There is a certain plausibility in the following view: 4½ stands for 45, and 2½ for 25: the 45 and 25 consist of weeks of years. Then 45 = 3150, and 25 = 1750: total 4900, or 7 X 700, a good mystical number. Only it disagrees with the 7000 of XXVIII. 8. With that passage in view, I think we must take it that 4½ = 4500, and 2½ 2500, the unit being 100 years.

The Assumption of Moses (10:11) says that from the death of Moses "to the advent of Messiah there will be 250 times," which is superficially like 2½. The "times" here are commonly taken to mean weeks of years, making 1750. But if we could take each "time" to be ten years, then 250 p. 132 times would be 2500 years or fifty jubilees, and we should p. 132 only have to alter bis millesimus et quingentesimus (I:2) to quater (IIII.) millesimus, etc., to bring it into exact agreement with Philo! Perhaps this method of dealing with authorities may find more favour with others than it does with me.

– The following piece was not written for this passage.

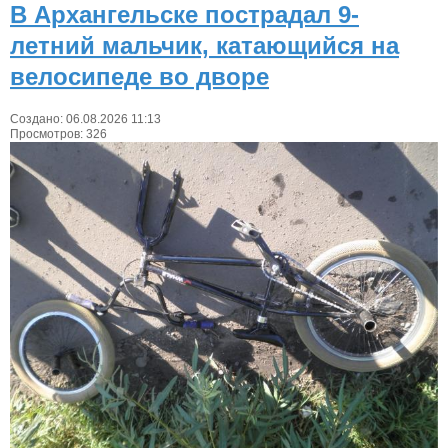
В Архангельске пострадал 9-
летний мальчик, катающийся на
велосипеде во дворе
Создано: 06.08.2026 11:13
Просмотров: 326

I think it quite possible that the unexplained verse in Apoc. Bar. 28:2, "and the measure and reckoning of that time are two parts weeks (or two parts a week), of seven weeks" may contain the same calculation, the week being 1000 years, and "two parts a week" being corrupt for 2½ weeks. But if so we should have to assume that the writer of Apoc. Bar. had not allowed for the difference in date between Moses and Baruch--some 850 years. I do not think that such an inadvertence is quite out of the question.

Another possibility is that our author, in making his calculation, has in mind not so much the date of Moses, as that at which he is himself writing.

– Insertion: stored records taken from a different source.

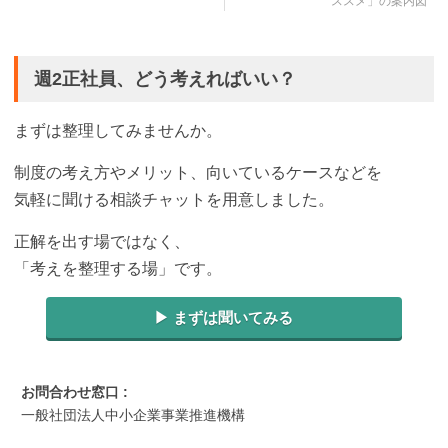
ススメ」の案内図
週2正社員、どう考えればいい？
まずは整理してみませんか。
制度の考え方やメリット、向いているケースなどを
気軽に聞ける相談チャットを用意しました。
正解を出す場ではなく、
「考えを整理する場」です。
▶︎ まずは聞いてみる
お問合わせ窓口 :
一般社団法人中小企業事業推進機構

Taking the texts as they stand, the calculation, and the whole account of the death of Moses, show that Philo quite disregards the Assumption, though he may very likely have read it. When I came across the passage as a separate extract in a MS. and published it, in 1893, I spent much space in trying to prove that it was actually part of the Assumption. The view neither was nor deserved to be accepted.